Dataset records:

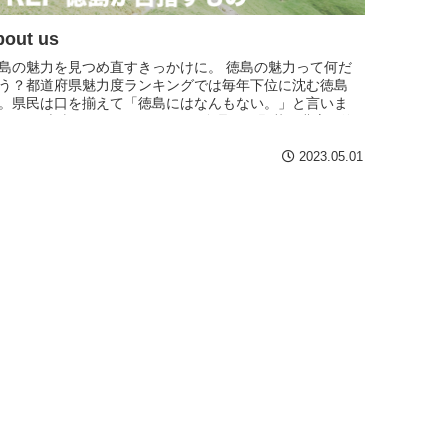
bout us
島の魅力を見つめ直すきっかけに。 徳島の魅力って何だ
う？都道府県魅力度ランキングでは毎年下位に沈む徳島
。県民は口を揃えて「徳島にはなんもない。」と言いま
。 でも本当にそうでしょうか？ 多品種の野菜や豊富な海
幸の...
2023.05.01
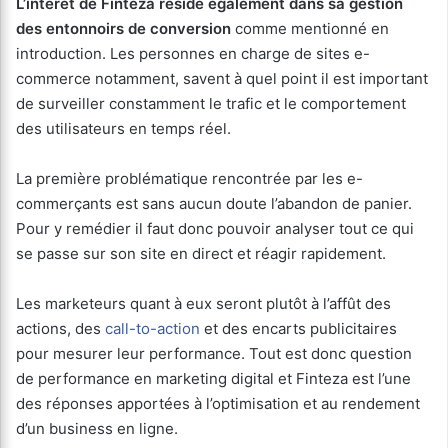
L’intérêt de Finteza réside également dans sa gestion
des entonnoirs de conversion
comme mentionné en
introduction. Les personnes en charge de sites e-
commerce notamment, savent à quel point il est important
de surveiller constamment le trafic et le comportement
des utilisateurs en temps réel.
La première problématique rencontrée par les e-
commerçants est sans aucun doute l’abandon de panier.
Pour y remédier il faut donc pouvoir analyser tout ce qui
se passe sur son site en direct et réagir rapidement.
Les marketeurs quant à eux seront plutôt à l’affût des
actions, des
call-to-action
et des encarts publicitaires
pour mesurer leur performance. Tout est donc question
de performance en marketing digital et Finteza est l’une
des réponses apportées à l’optimisation et au rendement
d’un business en ligne.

ABOUT THIS TASK: Every record must be returned exactly. Leave its pictures out.

REPLY:
bout us
島の魅力を見つめ直すきっかけに。 徳島の魅力って何だ
う？都道府県魅力度ランキングでは毎年下位に沈む徳島
。県民は口を揃えて「徳島にはなんもない。」と言いま
。 でも本当にそうでしょうか？ 多品種の野菜や豊富な海
幸の...
2023.05.01
L’intérêt de Finteza réside également dans sa gestion
des entonnoirs de conversion
comme mentionné en
introduction. Les personnes en charge de sites e-
commerce notamment, savent à quel point il est important
de surveiller constamment le trafic et le comportement
des utilisateurs en temps réel.
La première problématique rencontrée par les e-
commerçants est sans aucun doute l’abandon de panier.
Pour y remédier il faut donc pouvoir analyser tout ce qui
se passe sur son site en direct et réagir rapidement.
Les marketeurs quant à eux seront plutôt à l’affût des
actions, des
call-to-action
et des encarts publicitaires
pour mesurer leur performance. Tout est donc question
de performance en marketing digital et Finteza est l’une
des réponses apportées à l’optimisation et au rendement
d’un business en ligne.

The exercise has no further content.